Machine learning Question 1:
Implement K-Fold cross validation (K=5). Within the validation, you will train and compare a Linear Discriminant Analysis Classifier, a Quadratic Discriminant Analysis Classifier, a Bayesian Classifier (Naïve Bayes) and a K-NN
(K=1, K=5 and K=10) classifier. The validation loop will train these models for predicting 8s and 9s. NOTE: for a fair comparison, K-Fold randomization should only be performed once, with any selected samples for training applied to the creation of all classifier types (LDA, QDA, Bayes, KNN) in an identical manner (i.e. the exact same set of training data will be used to construct each model being compared to ensure a fair comparison).
Provide a K Fold validated error rate for each of the classifiers. Provide a printout of your code (Matlab or python). Answer the following questions:
- a) Which classifier performs the best in this task?
- b) Why do you think this classifier outperforms the others?
- c) How does KNN compare to the results obtained in assignment 1? Why do you observe this comparative pattern?

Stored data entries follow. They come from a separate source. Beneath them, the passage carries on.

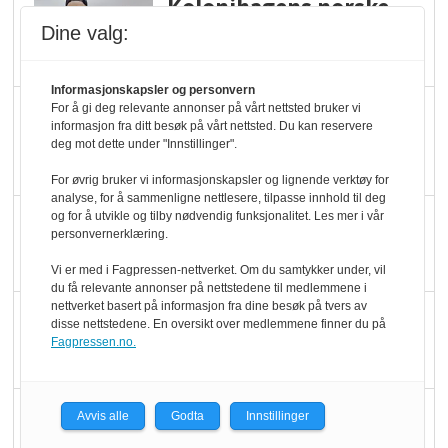
Kolonihagens norske
yoghurt: Trues av
Dine valg:
melkemangel
Informasjonskapsler og personvern
Marit Kolby vant
For å gi deg relevante annonser på vårt nettsted bruker vi
informasjon fra ditt besøk på vårt nettsted. Du kan reservere
Økologisk Norge sin
deg mot dette under "Innstillinger".
hederspris
For øvrig bruker vi informasjonskapsler og lignende verktøy for
analyse, for å sammenligne nettlesere, tilpasse innhold til deg
og for å utvikle og tilby nødvendig funksjonalitet. Les mer i vår
Blir enklere å velge
personvernerklæring.
økologisk i butikkhylla
Vi er med i Fagpressen-nettverket. Om du samtykker under, vil
du få relevante annonser på nettstedene til medlemmene i
nettverket basert på informasjon fra dine besøk på tvers av
Kolonihagen sliter
disse nettstedene. En oversikt over medlemmene finner du på
med å få tak i nok melk
Fagpressen.no.
Rapport: Økokundene
Avvis alle
Godta
Innstillinger
er klare! Er markedet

It was previously announced on multiple occasions that each student is required to assemble their own dataset compatible with supervised learning based classification (i.e. a collection of measurements across many samples/instances/subjects that include a group of interest distinct from the rest of the samples).
If you are happy with your choice from assignment 1, then re-provide your answer to Assignment 1 Question 2 below. If you want to change your dataset for this assignment, for a future assignment or for your graduate project, you are free to do so, but you have to update your answer to Question 2 based on your new dataset choice.
Machine learning Question 2:
(Repeat) Describe the dataset you have collected: total number of samples, total number of measurements, brief description of the measurements included, nature of the group of interest and what differentiates it from the other samples, sample counts for your group of interest and sample count for the group not of interest. Write a program that analyzes each measurement/feature individually.
For each measurement, compute Cohen’s d statistic (the difference between the average value of the group of interest and the average value of the group not of interest, divided by the standard deviation of the joint distribution that includes both groups). Provide a printout of the 10 leading measurements (d statistic furthest from zero), with their corresponding d statistic, making it clear what those measurements represent in your dataset (these are the measurements with the most obvious potential to inform prediction in any given machine learning algorithm). Provide a printout of this code.
Question 3:
Adapt your code from Question 1 to be applied to the dataset that you’ve organized for yourself. Provide a printout of the error rates for the different classifiers and your code. Answer the following question: is the best performing classifier from
Question 1 the same in Question 3? Elaborate on those similarities/differences – what about your dataset may have contributed to the differences/similarities observed?